Announcing Memory Jogger, relevant email digest for Pocket

I am excited to announce that I recently open sourced Memory Jogger, an app that I built and have been using for the past few months that emails me unread articles and videos I’ve saved.

Memory Jogger Sample Email Digest

From the README:

Finds items from your Pocket library that are relevant to trending news. I have thousands of unread Pocket items and Memory Jogger enables me to find new meaning in articles and videos I saved years ago. I deployed Memory Jogger to Heroku and set up a daily job to email me unread Pocket items based on Google Trends results from the past two days. Memory Jogger is written in Rust.

I love Pocket and have used it daily since 2013. I typically read news sites or forums such as Hacker News or Reddit, and the original articles and comment sections frequently link to tons of interesting discussions or additional information that I don’t have time for now but want to save for later. As of the time of this writing, I have 5,575 unread items :) I sometimes search these items on-demand, e.g. when researching something for work or fun, but other times I wished there was a way to automatically surface relevant items as an alternative to browsing Hacker News / Reddit. So I built Memory Jogger!

Product Decisions

I’ve had this idea on the back burner for years, but when I started this project in February 2020, I still had questions about how I wanted to use an app like this. I made a couple of key decisions in the beginning:

email digest as the primary interaction model
hosted web service with simple UI, available for multiple users to sign up
Google Trends for determining what is “relevant”
Heroku and PostgreSQL database backend
Rust for the implementation language

I ended up revisiting some of those decisions later as well as making a few other ones:

multi-user capable, but no hosting for other people
web UI deprioritized given CLI is good enough for a single user
prioritize better local experience and SQLite support

I quickly settled on a daily email digest that would be coordinated by a program deployed on a server. I didn’t want to rely on my laptop being on as I don’t use it daily. I’ve used Heroku for years for various side projects (e.g. Dancing Together) so I knew what I was getting into :)

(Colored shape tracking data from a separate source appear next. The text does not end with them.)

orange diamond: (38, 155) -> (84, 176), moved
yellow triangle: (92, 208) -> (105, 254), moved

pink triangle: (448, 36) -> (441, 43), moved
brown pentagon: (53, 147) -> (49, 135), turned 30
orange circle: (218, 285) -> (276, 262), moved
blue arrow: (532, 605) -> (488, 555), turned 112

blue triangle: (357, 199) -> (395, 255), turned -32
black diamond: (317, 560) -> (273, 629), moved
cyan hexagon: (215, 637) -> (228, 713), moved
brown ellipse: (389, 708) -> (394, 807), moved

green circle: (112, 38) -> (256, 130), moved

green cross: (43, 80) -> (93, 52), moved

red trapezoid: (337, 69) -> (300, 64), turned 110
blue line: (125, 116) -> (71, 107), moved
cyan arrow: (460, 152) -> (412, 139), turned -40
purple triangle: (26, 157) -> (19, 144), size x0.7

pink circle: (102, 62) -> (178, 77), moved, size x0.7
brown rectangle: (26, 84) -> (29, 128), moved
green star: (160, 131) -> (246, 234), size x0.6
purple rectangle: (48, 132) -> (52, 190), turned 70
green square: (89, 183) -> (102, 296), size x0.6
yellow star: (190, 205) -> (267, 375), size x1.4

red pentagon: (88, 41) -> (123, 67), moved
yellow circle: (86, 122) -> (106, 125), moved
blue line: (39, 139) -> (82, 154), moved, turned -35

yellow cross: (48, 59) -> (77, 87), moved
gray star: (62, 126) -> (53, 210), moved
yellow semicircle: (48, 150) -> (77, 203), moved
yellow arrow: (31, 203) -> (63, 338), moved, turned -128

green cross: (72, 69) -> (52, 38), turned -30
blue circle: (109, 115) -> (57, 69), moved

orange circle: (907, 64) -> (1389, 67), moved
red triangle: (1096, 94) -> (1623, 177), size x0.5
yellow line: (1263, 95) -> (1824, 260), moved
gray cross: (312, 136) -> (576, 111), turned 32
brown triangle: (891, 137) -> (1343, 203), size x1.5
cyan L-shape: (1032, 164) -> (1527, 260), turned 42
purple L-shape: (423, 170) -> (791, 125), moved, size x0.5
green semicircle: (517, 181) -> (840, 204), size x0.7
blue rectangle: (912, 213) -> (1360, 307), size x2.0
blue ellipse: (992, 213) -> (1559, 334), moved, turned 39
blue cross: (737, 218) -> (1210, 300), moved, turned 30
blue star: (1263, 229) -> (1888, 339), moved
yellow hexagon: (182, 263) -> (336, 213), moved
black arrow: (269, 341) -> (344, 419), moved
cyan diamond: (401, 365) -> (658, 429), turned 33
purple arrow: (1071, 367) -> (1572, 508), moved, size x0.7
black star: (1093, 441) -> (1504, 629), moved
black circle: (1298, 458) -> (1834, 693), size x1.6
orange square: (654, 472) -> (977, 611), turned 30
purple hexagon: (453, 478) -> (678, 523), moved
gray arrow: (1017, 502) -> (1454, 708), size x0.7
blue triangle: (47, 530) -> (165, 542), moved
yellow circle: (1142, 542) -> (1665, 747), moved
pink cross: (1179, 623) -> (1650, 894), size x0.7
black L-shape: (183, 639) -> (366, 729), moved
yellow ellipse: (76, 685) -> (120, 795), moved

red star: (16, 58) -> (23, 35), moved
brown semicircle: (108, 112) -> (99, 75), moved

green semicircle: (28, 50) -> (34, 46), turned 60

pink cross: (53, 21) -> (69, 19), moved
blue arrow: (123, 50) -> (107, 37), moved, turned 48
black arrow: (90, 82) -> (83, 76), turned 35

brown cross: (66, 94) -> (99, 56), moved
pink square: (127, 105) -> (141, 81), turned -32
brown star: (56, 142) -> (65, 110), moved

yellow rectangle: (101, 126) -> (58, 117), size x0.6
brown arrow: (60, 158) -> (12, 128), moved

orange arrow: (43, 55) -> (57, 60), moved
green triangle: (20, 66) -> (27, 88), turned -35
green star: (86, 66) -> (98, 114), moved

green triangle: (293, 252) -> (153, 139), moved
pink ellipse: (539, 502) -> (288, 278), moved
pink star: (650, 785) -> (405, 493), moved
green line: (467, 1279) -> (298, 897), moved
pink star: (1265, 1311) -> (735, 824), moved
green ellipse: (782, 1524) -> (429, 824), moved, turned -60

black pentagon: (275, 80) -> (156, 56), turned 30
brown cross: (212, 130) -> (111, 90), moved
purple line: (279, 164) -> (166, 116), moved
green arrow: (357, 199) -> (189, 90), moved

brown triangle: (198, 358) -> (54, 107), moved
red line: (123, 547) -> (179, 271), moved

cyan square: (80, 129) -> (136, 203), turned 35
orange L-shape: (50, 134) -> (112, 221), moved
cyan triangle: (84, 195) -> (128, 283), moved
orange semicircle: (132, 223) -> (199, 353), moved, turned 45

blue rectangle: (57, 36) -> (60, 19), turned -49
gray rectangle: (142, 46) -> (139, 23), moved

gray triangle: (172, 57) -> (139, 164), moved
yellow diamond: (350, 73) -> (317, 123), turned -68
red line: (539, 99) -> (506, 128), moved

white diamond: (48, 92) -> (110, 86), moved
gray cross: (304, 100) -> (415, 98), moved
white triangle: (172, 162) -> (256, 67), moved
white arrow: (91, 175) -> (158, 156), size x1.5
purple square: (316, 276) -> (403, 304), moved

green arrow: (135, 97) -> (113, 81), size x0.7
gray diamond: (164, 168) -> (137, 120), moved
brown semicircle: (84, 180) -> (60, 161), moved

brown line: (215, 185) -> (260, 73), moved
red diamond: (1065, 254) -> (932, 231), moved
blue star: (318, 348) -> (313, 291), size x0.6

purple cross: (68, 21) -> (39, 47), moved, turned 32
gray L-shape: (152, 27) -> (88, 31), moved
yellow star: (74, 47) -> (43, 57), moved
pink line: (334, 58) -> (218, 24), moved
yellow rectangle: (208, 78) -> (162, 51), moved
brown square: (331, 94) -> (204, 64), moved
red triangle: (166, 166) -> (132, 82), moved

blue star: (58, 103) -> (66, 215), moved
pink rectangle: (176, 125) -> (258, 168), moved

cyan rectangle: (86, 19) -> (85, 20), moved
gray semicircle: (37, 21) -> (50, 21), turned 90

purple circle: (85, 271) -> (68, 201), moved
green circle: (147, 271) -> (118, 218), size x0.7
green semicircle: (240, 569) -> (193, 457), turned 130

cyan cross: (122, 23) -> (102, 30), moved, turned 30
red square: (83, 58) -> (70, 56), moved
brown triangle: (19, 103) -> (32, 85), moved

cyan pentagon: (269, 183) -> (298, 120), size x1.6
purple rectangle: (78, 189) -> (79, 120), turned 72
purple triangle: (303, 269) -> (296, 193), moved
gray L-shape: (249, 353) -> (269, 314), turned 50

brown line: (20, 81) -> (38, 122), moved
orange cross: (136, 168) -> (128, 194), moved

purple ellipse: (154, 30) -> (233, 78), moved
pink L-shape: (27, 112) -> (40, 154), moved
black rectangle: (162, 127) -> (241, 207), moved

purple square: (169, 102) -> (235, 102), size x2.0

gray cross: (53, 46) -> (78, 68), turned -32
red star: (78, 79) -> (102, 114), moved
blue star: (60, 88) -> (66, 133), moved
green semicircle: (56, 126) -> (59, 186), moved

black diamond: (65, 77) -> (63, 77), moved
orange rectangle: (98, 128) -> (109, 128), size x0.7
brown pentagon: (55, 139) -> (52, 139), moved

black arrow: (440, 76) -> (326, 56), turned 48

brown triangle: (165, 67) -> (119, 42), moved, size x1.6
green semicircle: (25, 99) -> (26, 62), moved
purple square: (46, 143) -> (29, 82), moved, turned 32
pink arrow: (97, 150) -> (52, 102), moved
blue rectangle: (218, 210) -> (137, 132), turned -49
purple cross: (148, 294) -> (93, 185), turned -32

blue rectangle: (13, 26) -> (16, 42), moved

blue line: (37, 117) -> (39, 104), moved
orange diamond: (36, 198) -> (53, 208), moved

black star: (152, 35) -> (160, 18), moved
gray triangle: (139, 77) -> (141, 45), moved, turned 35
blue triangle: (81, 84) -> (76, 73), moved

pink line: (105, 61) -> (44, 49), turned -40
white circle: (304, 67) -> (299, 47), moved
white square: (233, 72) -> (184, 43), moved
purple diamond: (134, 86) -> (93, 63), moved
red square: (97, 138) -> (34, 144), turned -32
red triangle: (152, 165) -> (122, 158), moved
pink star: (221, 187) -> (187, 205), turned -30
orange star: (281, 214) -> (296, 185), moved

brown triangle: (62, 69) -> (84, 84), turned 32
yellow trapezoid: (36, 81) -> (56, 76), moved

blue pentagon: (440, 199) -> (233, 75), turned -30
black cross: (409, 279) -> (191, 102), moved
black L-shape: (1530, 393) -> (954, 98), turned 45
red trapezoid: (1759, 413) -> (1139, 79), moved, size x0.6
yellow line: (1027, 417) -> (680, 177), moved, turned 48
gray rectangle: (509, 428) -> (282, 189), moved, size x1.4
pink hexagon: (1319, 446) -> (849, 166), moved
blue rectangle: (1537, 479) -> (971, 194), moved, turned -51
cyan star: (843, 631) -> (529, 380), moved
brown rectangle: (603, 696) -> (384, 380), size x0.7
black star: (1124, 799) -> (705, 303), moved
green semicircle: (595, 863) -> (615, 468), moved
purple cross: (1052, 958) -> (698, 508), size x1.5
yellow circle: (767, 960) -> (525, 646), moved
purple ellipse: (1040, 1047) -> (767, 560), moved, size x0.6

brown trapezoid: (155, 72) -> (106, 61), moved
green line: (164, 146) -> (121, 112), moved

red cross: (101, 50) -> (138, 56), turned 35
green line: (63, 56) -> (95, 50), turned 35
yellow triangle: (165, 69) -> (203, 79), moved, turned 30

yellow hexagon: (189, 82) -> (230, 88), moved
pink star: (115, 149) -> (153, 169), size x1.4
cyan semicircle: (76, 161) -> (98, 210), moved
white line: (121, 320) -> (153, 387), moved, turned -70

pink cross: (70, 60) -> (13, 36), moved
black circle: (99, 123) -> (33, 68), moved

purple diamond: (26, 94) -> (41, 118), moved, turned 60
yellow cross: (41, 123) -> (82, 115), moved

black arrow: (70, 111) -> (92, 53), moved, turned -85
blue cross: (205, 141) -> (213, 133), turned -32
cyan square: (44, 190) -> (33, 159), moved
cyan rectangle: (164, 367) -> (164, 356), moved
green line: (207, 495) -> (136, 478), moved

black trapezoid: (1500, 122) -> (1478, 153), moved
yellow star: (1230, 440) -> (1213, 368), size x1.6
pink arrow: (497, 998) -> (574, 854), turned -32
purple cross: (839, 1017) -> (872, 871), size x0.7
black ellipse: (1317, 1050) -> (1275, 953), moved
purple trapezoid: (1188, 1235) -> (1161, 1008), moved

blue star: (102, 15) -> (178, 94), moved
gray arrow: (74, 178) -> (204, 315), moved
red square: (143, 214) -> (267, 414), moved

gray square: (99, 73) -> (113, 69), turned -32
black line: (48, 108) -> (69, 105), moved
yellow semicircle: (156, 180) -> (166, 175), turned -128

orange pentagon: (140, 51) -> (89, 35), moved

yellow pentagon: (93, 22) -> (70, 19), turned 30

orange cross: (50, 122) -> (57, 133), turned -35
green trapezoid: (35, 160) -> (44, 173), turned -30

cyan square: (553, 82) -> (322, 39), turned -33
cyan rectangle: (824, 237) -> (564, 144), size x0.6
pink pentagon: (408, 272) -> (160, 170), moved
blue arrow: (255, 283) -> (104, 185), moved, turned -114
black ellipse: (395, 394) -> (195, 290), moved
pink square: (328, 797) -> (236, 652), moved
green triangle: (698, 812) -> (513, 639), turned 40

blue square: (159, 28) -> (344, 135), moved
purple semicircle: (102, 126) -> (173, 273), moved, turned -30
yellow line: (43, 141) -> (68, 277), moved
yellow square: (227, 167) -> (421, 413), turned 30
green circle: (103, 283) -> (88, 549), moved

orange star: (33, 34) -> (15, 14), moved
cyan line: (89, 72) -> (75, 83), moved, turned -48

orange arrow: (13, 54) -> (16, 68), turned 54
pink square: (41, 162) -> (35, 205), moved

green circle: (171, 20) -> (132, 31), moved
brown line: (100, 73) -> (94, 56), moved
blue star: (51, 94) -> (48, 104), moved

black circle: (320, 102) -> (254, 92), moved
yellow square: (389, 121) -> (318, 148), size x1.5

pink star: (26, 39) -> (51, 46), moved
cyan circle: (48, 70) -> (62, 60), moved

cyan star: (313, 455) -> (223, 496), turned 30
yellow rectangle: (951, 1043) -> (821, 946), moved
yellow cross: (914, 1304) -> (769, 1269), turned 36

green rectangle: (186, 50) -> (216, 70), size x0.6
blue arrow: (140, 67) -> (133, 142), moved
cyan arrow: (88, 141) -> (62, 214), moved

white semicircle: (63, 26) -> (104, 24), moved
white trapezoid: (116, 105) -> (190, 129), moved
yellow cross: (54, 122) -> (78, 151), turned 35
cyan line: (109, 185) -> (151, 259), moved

For determining what is “relevant,” I chose Google Trends, which tracks the most searched terms on Google over time. This is an area that can be improved in the future (e.g. Twitter trends, topics you are following, etc.), but Google Trends has been good enough for now. At first, I thought about only returning random results, but my partner, Nicole, thought I may enjoy reading timely articles more. That turned out to be a great decision! And the funny thing is, because of false positives, some results are still random, hilariously so.

For personal projects, I try to be as agile as possible to stay motivated, so here’s how I practiced that for Memory Jogger:

Investigate Google Trends API. There is no official API, but I found https://github.com/pat310/google-trends-api which has several hundred GitHub stars and was easy enough to read. I downloaded it locally and played around with it to figure out the HTTP request/responses and tried them out in Postman. Google Trends will work :)
Create a Rust program to query Google Trends. At this step, I discovered Google Trends prepends all HTTP response bodies with )]}', (probably to make parsing harder for web scrapers?).
Add initial Pocket support. At this point, the program can query Google Trends and use the search parameter on Pocket’s retrieve API to find relevant items. Yay! The proof-of-concept is complete.
Add initial CI. Now I submit changes via Pull Requests and use GitHub Actions to build the program and run Clippy on it.
Add frontend and deploy the app to Heroku. I chose actix-web because I had recently used it for another personal project and wanted to explore the actor concurrency paradigm more. The first server program just had a single endpoint to proxy Google Trends requests so I didn’t have to worry about authentication/authorization.
Improve email output based on experience reading the emails.
Start a project to improve relevant results. I started syncing Pocket items to the database to enable custom text search. I learned about tf-idf during a college internship and was excited to try it out.
More email output improvements (add trend link, fallback URL because there isn’t a stable URL to the Pocket Web interface for a given item)
Decide to prioritize running locally, so start cleaning up codebase (remove web service, remove JS prototype code, simplify codebase)
Add SQLite support
Prepare to open source, writing docs and improving UI/UX as I go
Add integration tests that exercise everything but sending emails

Because I prioritized the substantial part of the application first – syncing Pocket items to the database, implementing text search, sending emails – I had an MVP for myself quickly (within a few days). After using the MVP daily, I prioritized improving search and tweaking the email/command line output, so the app kept getting more useful for me.

For example, at first, I relied on Pocket’s retrieve API which includes a search parameter. That API is limited to searching item titles and URLs and I wanted to try other search algorithms to improve results, so I started downloading saved items to the database. I used simple term-frequency search on article titles and URLs to mimic the Pocket API. From there, I started including article excerpts (found by Pocket) to the term frequency searching.

After using it successfully for a few months, I decided against supporting other users. While I was excited to share this project with other people, I didn’t want to be responsible for their Pocket data. With that in mind, I updated my priorities to make Memory Jogger easier to run locally by adding support for SQLite and making the email portion of the app optional (e.g. to use OS notifications).

Notable Implementation Details

The PostgreSQL and SQLite parts of the codebase “look” very similar, but use different types. The implementations can probably be converged using generics to some extent, but they’re not identical. For example, SQLite doesn’t support a RETURNING clause, so you need to perform a load immediately after insertion (in the same transaction), whereas PostgreSQL supports returning the inserted item.

Thank You

Thank you to the contributors to diesel, reqwest, structopt, and actions-rs, which were the major libraries that Memory Jogger relies on. In particular, each one has awesome documentation which has made them simple to integrate.